MICHELLE GOLDBERG: Right. And it featured letters from two girls who had been trafficked through Craigslist. One of them had hooked up with a much older man who she thought was her boyfriend, and he had trafficked her at truck stops, basically renting her out by the hour, she said sometimes ten men in a night. There was another girl who at 11 was being pimped out by a much older man who had several young girls and called himself “Daddy Day Care”. She said that they would spend all day updating their ads on Craigslist, responding to solicitations via Craigslist. Basically addressing Craig Newmark personally, these girls said, we know that you are a good guy, an idealistic guy, please do something about it.

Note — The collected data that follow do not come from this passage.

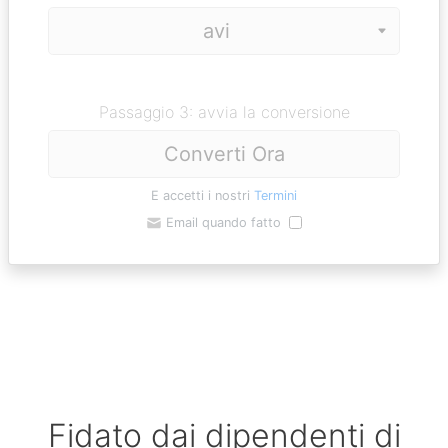
Passaggio 3: avvia la conversione
Converti Ora
E accetti i nostri
Termini
Email quando fatto
Fidato dai dipendenti di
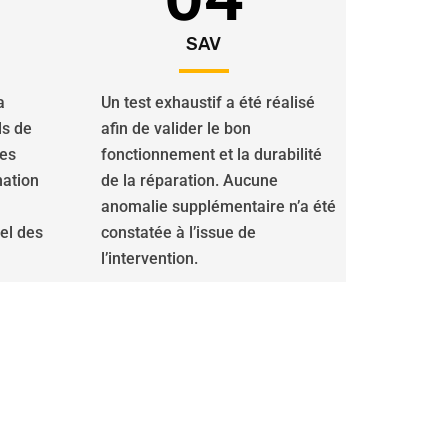
SAV
a
Un test exhaustif a été réalisé
ls de
afin de valider le bon
des
fonctionnement et la durabilité
nation
de la réparation. Aucune
anomalie supplémentaire n’a été
iel des
constatée à l’issue de
l’intervention.
olets roulants sont à votre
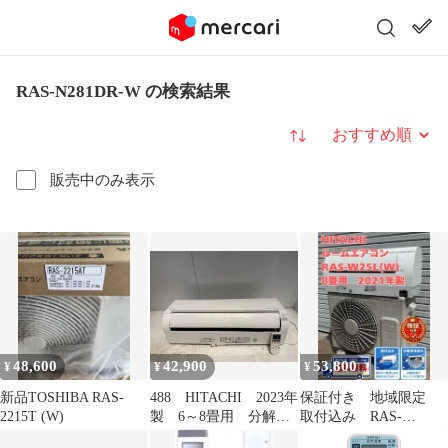
RAS-N281DR-W の検索結果
並び替え
販売中のみ表示
48,600
42,900
53,800
¥
¥
¥
新品TOSHIBA RAS-
488 HITACHI 2023年
保証付き 地域限定
2215T (W)
製 6～8畳用 分解洗
取付込み RAS-
浄済み RAS-DT22N
W25L(W) 8畳用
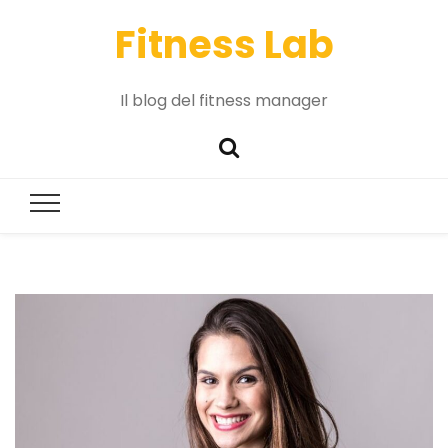
Fitness Lab
Il blog del fitness manager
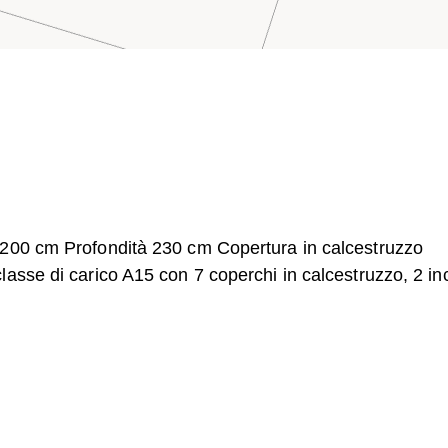
 200 cm Profondità 230 cm Copertura in calcestruzzo
asse di carico A15 con 7 coperchi in calcestruzzo, 2 inc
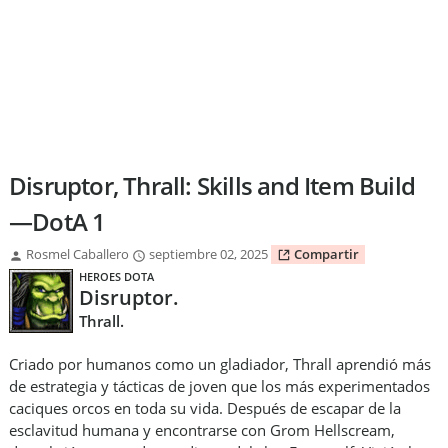
Disruptor, Thrall: Skills and Item Build
—DotA 1
Rosmel Caballero
septiembre 02, 2025
Compartir
HEROES DOTA
Disruptor.
Thrall.
Criado por humanos como un gladiador, Thrall aprendió más
de estrategia y tácticas de joven que los más experimentados
caciques orcos en toda su vida. Después de escapar de la
esclavitud humana y encontrarse con Grom Hellscream,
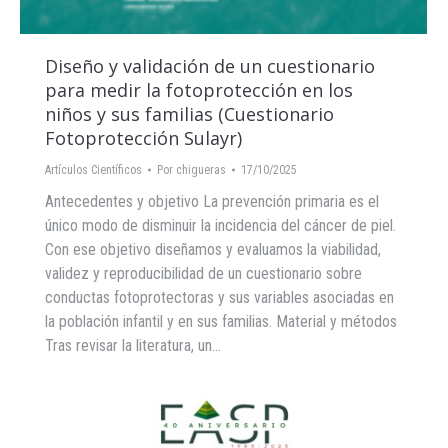
Diseño y validación de un cuestionario
para medir la fotoprotección en los
niños y sus familias (Cuestionario
Fotoprotección Sulayr)
Artículos Científicos
Por
chigueras
17/10/2025
Antecedentes y objetivo La prevención primaria es el
único modo de disminuir la incidencia del cáncer de piel.
Con ese objetivo diseñamos y evaluamos la viabilidad,
validez y reproducibilidad de un cuestionario sobre
conductas fotoprotectoras y sus variables asociadas en
la población infantil y en sus familias. Material y métodos
Tras revisar la literatura, un…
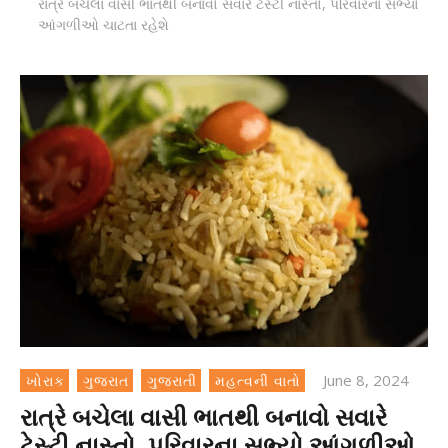
રાત્રે બચેલા વાસી ભાતથી બનાવો સવારે ટેસ્ટી નાસ્તો, પરિવારના સભ્યો
આંગળીઓ ચાટતા રહેશે
June 8, 2024
ખોરાક
ગુજરાત
ગુજરાતી
મહત્વની વાતો
રાત્રે બચેલા વાસી ભાતથી બનાવો સવારે
ટેસ્ટી નાસ્તો, પરિવારના સભ્યો આંગળીઓ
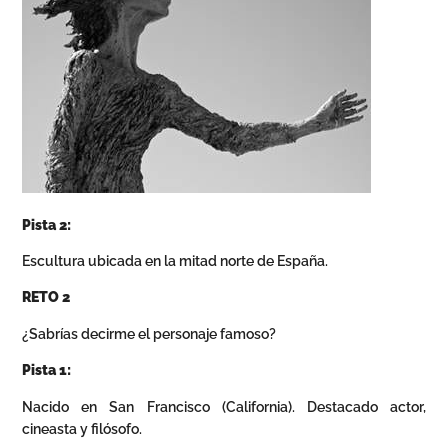
Pista 2:
Escultura ubicada en la mitad norte de España.
RETO 2
¿Sabrías decirme el personaje famoso?
Pista 1:
Nacido en San Francisco (California). Destacado actor,
cineasta y filósofo.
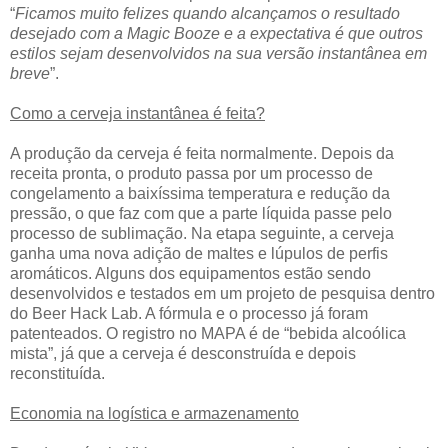
“
Ficamos muito felizes quando alcançamos o resultado
desejado com a Magic Booze e a expectativa é que outros
estilos sejam desenvolvidos na sua versão instantânea em
breve
”.
Como a cerveja instantânea é feita?
A produção da cerveja é feita normalmente. Depois da
receita pronta, o produto passa por um processo de
congelamento a baixíssima temperatura e redução da
pressão, o que faz com que a parte líquida passe pelo
processo de sublimação. Na etapa seguinte, a cerveja
ganha uma nova adição de maltes e lúpulos de perfis
aromáticos. Alguns dos equipamentos estão sendo
desenvolvidos e testados em um projeto de pesquisa dentro
do Beer Hack Lab. A fórmula e o processo já foram
patenteados. O registro no MAPA é de “bebida alcoólica
mista”, já que a cerveja é desconstruída e depois
reconstituída.
Economia na logística e armazenamento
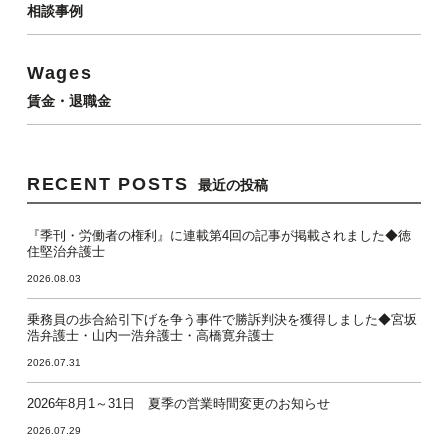
相談事例
Wages
賃金・退職金
RECENT POSTS
最近の投稿
『季刊・労働者の権利』に連載第4回の記事が掲載されました◆徳
住堅治弁護士
2026.08.03
乗務員の歩合給引下げを争う事件で勝訴判決を獲得しました◆宮坂
浩弁護士・山内一浩弁護士・高橋寛弁護士
2026.07.31
2026年8月1～31日 夏季の営業時間変更のお知らせ
2026.07.29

BROOKE GLADSTONE: What happened?
MICHELLE GOLDBERG: For a company, again, that is pretty progressive and, and pretty savvy, Craigslist has been so tone deaf about this. There was a really defensive response from CEO Jim Buckmaster, in which he basically seemed to say, if these crimes happened, where are the police reports that match the circumstances that these girls described? He later said, well, we just wanted to know if Craigslist was involved, how to rectify it. But it seems obvious to me that if you thought there was even a smidgen of a chance that these stories were true, whether or not you agree with their remedies, the first thing you say is, I am so, so sorry that Craigslist had any part of, of this thing that happened to you. There was a bizarre kind of coldness and lack of remorse and empathy in most of their responses throughout this process.
BROOKE GLADSTONE: And they also have a material argument. They say that shutting down their Adult Services will simply shift that traffic to other websites that are far less scrupulous.
MICHELLE GOLDBERG: Their argument, which makes sense to a degree, is that Craigslist potentially could provide a more fertile ground for law enforcement. They started last year manually reviewing all of the ads on adult services sites. And they also say we take credit card numbers so we're able to track people. Experts on the other side are saying that Craigslist has increased prostitution. Certainly, people who are determined to buy sex are going to do it but there also might be people on both ends, both the buyers’ ends and the sellers’ ends, who maybe won't do it if it’s not so easy and so available.
BROOKE GLADSTONE: She didn't make much headway with Craigslist, and she enlisted the help of the government instead.
MICHELLE GOLDBERG: That's right. She went to Eric Holder, who met also with one of the young women who had told her story in this advertisement. They met with Valerie Jarrett.
BROOKE GLADSTONE: Valerie Jarrett, the presidential advisor.
MICHELLE GOLDBERG: That's right. And they also helped organize hearings in the House of Representatives about trafficking and about the role that Craigslist plays in trafficking. And eventually Craigslist bowed to pressure, but it did it in a somewhat defiant way. It took off the Adult Services section and just replaced it with the word “Censored”.
BROOKE GLADSTONE: You know, you mentioned how defensive and defiant Craigslist was in responding to this situation, but the commentary has also been a little strange.
MICHELLE GOLDBERG: What’s strange about this discussion is the way that a story about very young adolescents who were forced into prostitution and, as a result, ended up in the criminal justice system so quickly changed into a discussion about empowered professionals. This very, very small and unrepresentative elite of kind of “happy hookers,” that was who people wanted to focus on. Those people certainly make the libertarian argument more convincing and more valid, but it really allows all of us to gloss over the extent to which new technologies, as, you know, wonderful and liberating as they might be, also can assist in the victimization of very, very powerless people.
BROOKE GLADSTONE: Michelle, thank you so much.
MICHELLE GOLDBERG: Thank you so much.
BROOKE GLADSTONE: Michelle Goldberg is an author and columnist for The Daily Beast. Her piece, The Woman Who Beat Craigslist, appears this week in The Daily Beast.